In November 1993, the state of Pennsylvania conducted elections for its state legislature. The

result in the Senate election in the 2nd district (based in Philadelphia) was challenged in court,

and ultimately overturned. The Democratic candidate won 19,127 of the votes cast by voting

machine, while the Republican won 19,691 votes cast by voting machine, giving the Republican a

lead of 564 votes. However, the Democrat won 1,391 absentee ballots, while the Republican won

just 366 absentee ballots, more than offsetting the Republican lead based on the votes recorded

by machines on election day. The Republican candidate sued, claiming that many of the absentee

ballots were fraudulent. The judge in the case solicited expert analysis from Orley Ashenfelter,

an economist at Princeton University. Ashenfelter used a regression model to examine the rela-

tionship between absentee vote margins and machine vote margins in 21 previous Pennsylvania

Senate elections in seven districts in the Philadelphia area over the preceding decade.

The file “AbsenteeBallots.txt” on Canvas contains the Year of the election, the District in which

the election was held, and the margins (Democrat - Republican) for absentee ballots (Differ-

enceAbsentee) and for voting machines from the day of the election (DifferenceMachine).

(a) Use JMP to create a scatterplot for the difference in absentee ballots as a function of the

difference in voting machine ballots. Explain under which conditions it would make sense

to expect a roughly linear relationship between the two variables. Your conditions should

be assumptions on the behavior of Philadelphia’s voting public. Include your plot in your

homework.

(b) Use JMP to fit a simple linear regression model for DifferenceAbsentee as a function of

DifferenceMachine for all but the contested elections. Include the output of the analysis

in your homework. Include both the ANOVA table as well as the parameter estimates table. (c) What percentage of the variation in DifferenceAbsentee can be explained by margins

(Democrat - Republican) for absentee ballots (DifferenceAbsentee)?

(d) Find the p-value for the test H0 : β0 = 0 in your output. Explain (as you would to the judge

in this case) what this number tells us. Interpret the results of the test in the context of the

problem.

(e) Produce a 95% confidence interval for the regression slope in this problem. Interpret the

confidence interval in the context of the problem.

(f) Dr. Ashenfelter found that “the difference between the Democratic and Republican tallies in

the machine-based vote has been a good indicator of the difference between the two parties’

absentee vote.” Explain how he could draw this conclusion based on your regression output.

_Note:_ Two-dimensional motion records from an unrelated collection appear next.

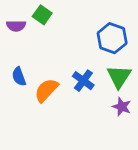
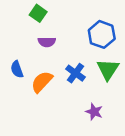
purple semicircle: (16, 26) -> (47, 42), moved
purple star: (122, 107) -> (94, 112), moved

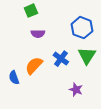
green square: (38, 13) -> (31, 11), turned 32
blue semicircle: (17, 69) -> (14, 78), moved

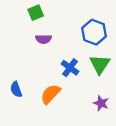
orange semicircle: (34, 66) -> (50, 94), moved
purple star: (76, 90) -> (101, 103), moved

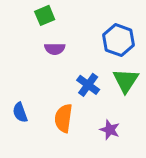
orange semicircle: (50, 94) -> (64, 118), turned -35
purple star: (101, 103) -> (110, 130), moved

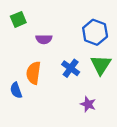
green square: (45, 15) -> (18, 19), moved
orange semicircle: (64, 118) -> (33, 73), moved

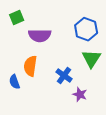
purple semicircle: (44, 39) -> (40, 35), size x1.5
blue cross: (71, 68) -> (64, 75), moved

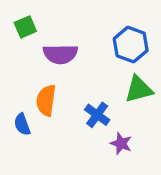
green triangle: (91, 59) -> (139, 89), turned 42

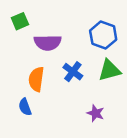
blue cross: (97, 115) -> (73, 72), moved
blue semicircle: (22, 124) -> (25, 107), moved

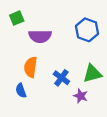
green triangle: (109, 70) -> (92, 74), moved
blue cross: (73, 72) -> (61, 78), moved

(g) The NY Times article states: “Assuming this relationship in the 21 previous elections had

held in the most recent, Professor Ashenfelter estimates that the Republican’s 564-vote edge

on the machines should have led to a 133-vote advantage in absentee ballots.” Explain (as

Dr. Ashenfelter would explain to the judge), how one can come to this conclusion.

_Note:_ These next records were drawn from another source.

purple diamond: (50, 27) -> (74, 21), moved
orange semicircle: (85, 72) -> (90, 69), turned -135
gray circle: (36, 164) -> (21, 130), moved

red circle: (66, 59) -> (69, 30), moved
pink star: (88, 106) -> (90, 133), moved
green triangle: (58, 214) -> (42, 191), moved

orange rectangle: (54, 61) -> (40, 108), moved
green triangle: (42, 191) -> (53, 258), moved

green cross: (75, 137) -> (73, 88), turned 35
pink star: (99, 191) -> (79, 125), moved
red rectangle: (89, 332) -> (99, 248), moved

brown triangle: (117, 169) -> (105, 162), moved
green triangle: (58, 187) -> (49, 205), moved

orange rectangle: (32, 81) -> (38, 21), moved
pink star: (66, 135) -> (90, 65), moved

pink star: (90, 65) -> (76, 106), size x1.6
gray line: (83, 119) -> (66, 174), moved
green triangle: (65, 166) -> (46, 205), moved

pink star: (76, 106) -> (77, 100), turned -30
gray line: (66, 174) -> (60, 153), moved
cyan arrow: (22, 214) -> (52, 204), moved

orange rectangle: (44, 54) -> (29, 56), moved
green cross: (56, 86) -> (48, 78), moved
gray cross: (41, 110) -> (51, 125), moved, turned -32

(h) In the contested election the voting machine margin was -564. The absentee ballot margin,

however, was 1025. Use your regression model to make a statistical argument for why this

observation is unusual. Assume for now that the contested election was fair. Derive a

probability for observing an absentee ballot margin as large or larger than the one observed

if the election was fair. Explain how you come up with that number.

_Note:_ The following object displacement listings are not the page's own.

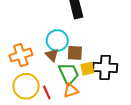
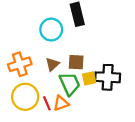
cyan circle: (57, 40) -> (51, 30), moved
brown triangle: (52, 55) -> (52, 64), turned 32
orange triangle: (71, 90) -> (61, 103), moved

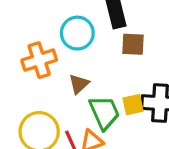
brown square: (76, 62) -> (133, 44), moved
orange cross: (20, 64) -> (39, 60), moved

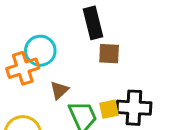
cyan circle: (77, 33) -> (40, 51), moved

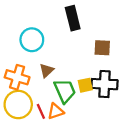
brown square: (109, 54) -> (102, 48), moved
orange cross: (23, 68) -> (17, 77), moved, turned 35

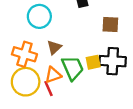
orange triangle: (56, 111) -> (53, 75), moved

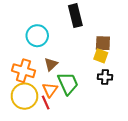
black cross: (113, 61) -> (105, 77), size x0.6
yellow square: (93, 62) -> (101, 56), moved, turned 32
orange triangle: (53, 75) -> (50, 90), turned -35

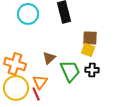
cyan circle: (37, 36) -> (28, 14), moved
brown triangle: (51, 64) -> (49, 58), moved
green trapezoid: (68, 83) -> (70, 71), moved

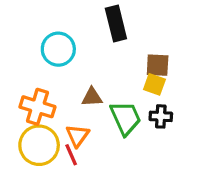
cyan circle: (28, 14) -> (58, 49), moved
brown triangle: (49, 58) -> (92, 97), turned 40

(i) Dr. Ashenfelter made a similar argument you just made and came up with a p-value of 0.06

for the test that decides

H0 : the election was fair vs. Ha : there was fraud by the democrats

The NY Times reporter interpreted this result as follows: “Putting it another way, if past

elections are a reliable guide to current voting behavior, there is a 94 percent chance that

irregularities in the absentee ballots, not chance alone, swung the election to the Democrat,

Professor Ashenfelter concludes.”

Critique the reporter’s interpretation of the p-value. If the interpretation is correct, explain

why. If the interpretation is incorrect, provide a correct interpretation instead.